What Lies Beneath? Understanding Ground Conditions Through Integrated Geophysics

Accurate characterization of subsurface conditions is a fundamental requirement for geotechnical design, infrastructure development, and long-term construction safety. However, near-surface geological materials commonly exhibit significant lateral and vertical heterogeneity, making reliable site characterization a challenging task. Variations in lithology, weathering, fracturing, and material competence can substantially influence foundation performance and construction suitability.

This challenge motivated our study, which explored the integration of Electrical Resistivity Tomography (ERT), Seismic Refraction, and Multichannel Analysis of Surface Waves (MASW) to improve the assessment of foundation materials. While conventional geotechnical investigations provide valuable point-based information, they may not fully capture the spatial variability of subsurface conditions across large areas. Integrated geophysical approaches offer an effective means of bridging this gap by providing continuous and non-invasive subsurface characterization.

One of the most interesting aspects of this work was the opportunity to combine datasets that respond to different physical properties of the ground. ERT provided information related to lithological and moisture variations, whereas seismic methods offered insights into material stiffness and elastic properties. Interpreting these datasets together revealed a more comprehensive picture of subsurface conditions than could be achieved by any single method alone.

As the investigation progressed, significant variations in subsurface materials became evident. Geological units that appeared relatively uniform at the surface displayed notable differences in their geophysical signatures and engineering characteristics. These variations highlight the importance of detailed site characterization, particularly in areas targeted for large-scale infrastructure and urban development.

Beyond identifying subsurface features, an important objective of the study was to translate geophysical observations into engineering information that can support decision-making. By linking geophysical parameters with geotechnical characteristics, the results provide insights into foundation competence and ground suitability while reducing uncertainty associated with subsurface heterogeneity.

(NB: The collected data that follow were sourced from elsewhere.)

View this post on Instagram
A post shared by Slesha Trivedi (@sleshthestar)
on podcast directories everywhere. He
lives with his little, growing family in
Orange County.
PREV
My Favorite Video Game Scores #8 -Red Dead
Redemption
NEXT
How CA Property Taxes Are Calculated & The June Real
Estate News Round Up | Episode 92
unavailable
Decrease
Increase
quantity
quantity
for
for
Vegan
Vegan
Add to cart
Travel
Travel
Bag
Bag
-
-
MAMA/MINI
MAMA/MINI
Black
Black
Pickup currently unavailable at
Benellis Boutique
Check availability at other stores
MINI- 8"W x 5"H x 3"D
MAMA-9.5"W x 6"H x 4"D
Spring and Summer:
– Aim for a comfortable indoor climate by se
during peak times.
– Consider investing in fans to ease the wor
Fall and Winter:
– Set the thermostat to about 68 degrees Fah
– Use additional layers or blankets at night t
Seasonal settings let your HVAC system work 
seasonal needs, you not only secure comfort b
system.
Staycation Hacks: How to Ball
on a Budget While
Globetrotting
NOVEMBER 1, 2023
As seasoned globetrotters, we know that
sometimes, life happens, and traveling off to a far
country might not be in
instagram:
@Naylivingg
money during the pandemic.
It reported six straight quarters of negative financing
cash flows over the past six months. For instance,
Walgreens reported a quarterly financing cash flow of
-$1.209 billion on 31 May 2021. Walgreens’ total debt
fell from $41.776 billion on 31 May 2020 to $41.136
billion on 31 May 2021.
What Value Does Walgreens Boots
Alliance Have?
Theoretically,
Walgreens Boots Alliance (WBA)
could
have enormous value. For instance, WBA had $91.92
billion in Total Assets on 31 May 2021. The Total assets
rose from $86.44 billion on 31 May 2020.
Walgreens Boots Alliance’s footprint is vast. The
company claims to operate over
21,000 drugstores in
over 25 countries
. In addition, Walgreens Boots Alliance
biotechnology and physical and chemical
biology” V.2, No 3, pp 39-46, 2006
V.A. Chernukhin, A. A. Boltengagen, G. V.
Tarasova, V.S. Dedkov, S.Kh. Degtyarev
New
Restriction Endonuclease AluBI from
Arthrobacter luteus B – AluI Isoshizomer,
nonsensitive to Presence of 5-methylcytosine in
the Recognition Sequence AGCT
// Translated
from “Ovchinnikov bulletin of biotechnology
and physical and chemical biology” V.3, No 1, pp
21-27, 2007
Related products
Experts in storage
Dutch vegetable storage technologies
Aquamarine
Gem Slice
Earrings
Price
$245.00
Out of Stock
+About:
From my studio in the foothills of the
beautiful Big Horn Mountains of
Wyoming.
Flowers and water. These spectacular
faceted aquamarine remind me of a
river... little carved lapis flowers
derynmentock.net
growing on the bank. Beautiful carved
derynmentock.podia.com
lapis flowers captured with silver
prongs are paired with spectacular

The broader implication of this work extends beyond a single study area. As urbanization and infrastructure expansion continue worldwide, there is increasing demand for efficient, cost-effective, and non-invasive methods capable of supporting engineering investigations. Integrated geophysical approaches can play a critical role in meeting this demand by providing continuous subsurface information that complements conventional geotechnical data.

Our findings reinforce a simple but important lesson: surface observations rarely tell the full story. Understanding what lies beneath is often the key to safer design, improved risk assessment, and more sustainable infrastructure development. By integrating multiple geophysical techniques, we can better characterize the hidden complexity of the subsurface and provide more reliable information for future engineering projects.

We hope that this study encourages broader adoption of integrated geophysical investigations and demonstrates the value of combining complementary datasets to address complex geotechnical challenges.